We live downtown and spend a lot of time walking near Petco and the Library. I do not understand why the convention center would create an auxiliary or 2nd location that is, at a minimum, 750 yards from the nearest corner of the existing convention center. That walk would also require climbing and descending all those stairs up and over the trolley / train tracks. I have attended hundreds of large conventions all over the world and I know for a fact I would NEVER walk 1/2 mile to get from one convention locale to another. This plan does not make sense.
@Jerald King God forbid you get the extra exercise. Immediacy trumps that for sure :)
@Dennis when I visit San Diego for Comic-Con annually, I like to follow-up with a few days in Oceanside for some surfing. I prefer for the extra exercise to occur in the latter half of the trip.
The problem with the second site for conventions isn't the extra exercise, it's loss of time, which is being drastically underestimated in the discussions about the convadium proposal. At first glance, the following claim might seem much - but as a 5-time veteran of the con, I estimate that I'd probably lose about 20-25% worth of my time because of the split locations (longer explanation here: http://bit.ly/1Mxtfpd.).

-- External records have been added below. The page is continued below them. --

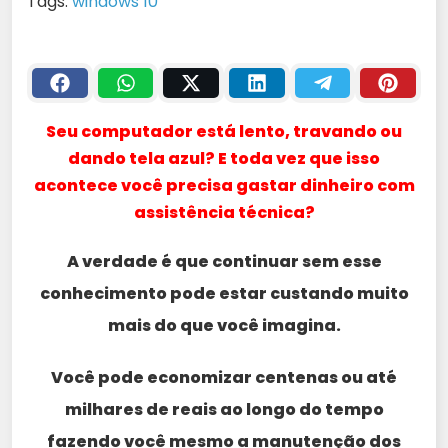
Tags:
windows 10
Seu computador está lento, travando ou
dando tela azul? E toda vez que isso
acontece você precisa gastar dinheiro com
assistência técnica?
A verdade é que continuar sem esse
conhecimento pode estar custando muito
mais do que você imagina.
Você pode economizar centenas ou até
milhares de reais ao longo do tempo
fazendo você mesmo a manutenção dos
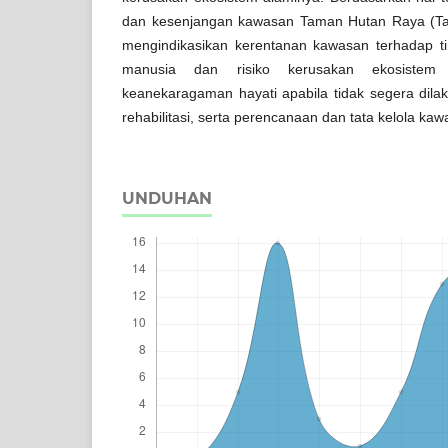
dan kesenjangan kawasan Taman Hutan Raya (Ta
mengindikasikan kerentanan kawasan terhadap ting
manusia dan risiko kerusakan ekosistem 
keanekaragaman hayati apabila tidak segera dilak
rehabilitasi, serta perencanaan dan tata kelola ka
UNDUHAN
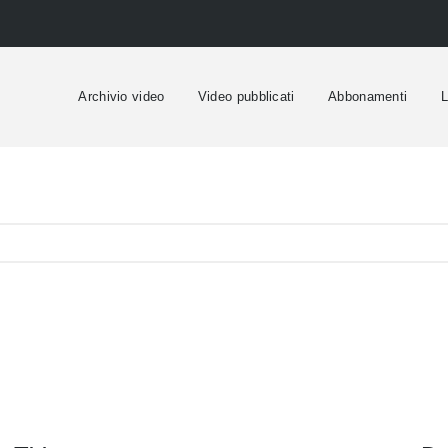
Archivio video
Video pubblicati
Abbonamenti
L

The Chargers & Briggs' proposals will raise my hotel taxes, likely raise the price of attending the convention to pay for renting the second facility, and cause me to lose a huge chunk of time? Please, don't conflate these unrelated issues: just build the Chargers a stadium first and then do a proper, real expansion of the convention center later. I hope the citizens of SD don't ruin the convention center's long-term needs just to solve the short-term Charger panic. I'll happily pay extra taxes for both concerns as a visitor of your amazing city, if they're handled with smarts. But this looks like a rush, a panic, and something that'll potentially ruin the convention and force it to consider another location, which is the last thing we all want.
@Jerald King It makes sense if you are John Moores or Dean Spanos.

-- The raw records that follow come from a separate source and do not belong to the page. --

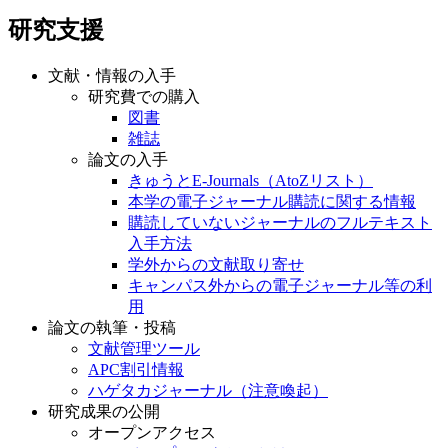
研究支援
文献・情報の入手
研究費での購入
図書
雑誌
論文の入手
きゅうとE-Journals（AtoZリスト）
本学の電子ジャーナル購読に関する情報
購読していないジャーナルのフルテキスト
入手方法
学外からの文献取り寄せ
キャンパス外からの電子ジャーナル等の利
用
論文の執筆・投稿
文献管理ツール
APC割引情報
ハゲタカジャーナル（注意喚起）
研究成果の公開
オープンアクセス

Andrew, since you seem to be the designated reporter on this scheme, see if you can find out how much money the convention center lost annually before it was expanded the first time, how much it loses currently and how much they project this will increase with this new expansion. And try to get the figures without the "economic impact" bovine scatology. Good luck.

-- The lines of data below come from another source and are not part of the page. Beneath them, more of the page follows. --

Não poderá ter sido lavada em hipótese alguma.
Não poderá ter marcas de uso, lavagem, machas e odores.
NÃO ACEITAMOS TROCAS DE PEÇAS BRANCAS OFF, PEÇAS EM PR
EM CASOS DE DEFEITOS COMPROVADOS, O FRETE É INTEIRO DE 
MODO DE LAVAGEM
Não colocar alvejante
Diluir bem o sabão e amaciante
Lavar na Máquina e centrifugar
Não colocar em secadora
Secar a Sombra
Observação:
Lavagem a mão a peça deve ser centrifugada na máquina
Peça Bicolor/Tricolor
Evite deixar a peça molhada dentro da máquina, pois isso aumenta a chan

So to sum up: MTS wants the Chargers to buy up some land on the down low (Walmart style), give it to MTS at which time MTS will host an open house for their noisy, stinky bus yard for their new neighbors. To close the circle, the new neighbors will be represented by Briggs in court.
Great spade work Andrew. Another question on your to-do list might be to query the social service agencies/entities on 16th street and on the south side of Imperial and how well (or not) a stadium is going to work for all parties. I assume because of tensions in use the convadium will focus most traffic and activity away from those street. That probably makes it even MORE of a wall.
Andrew, are we talking about a Covadium on the described potential site, or just a stadium. In prior reports by VOSD, it appeared that the Chargers were undecided on whether to support the Citizen's innitiative (re: Covadium) or go it alone with a separate ballot measure. From a public perspective, looking at your diagram of the proposed new complex being next to Petco, the arguments against the project raised by the East Village People, seem very valid. The new commplex, together with Petco, would essentially wall off a huge part of downtown (from about 7th to 16th Avenues and K Street to Imperial). The result is a dead zone on non-game days and an incredible blockage of pedestrian traffic, a vital element for creating a vibrant downtown.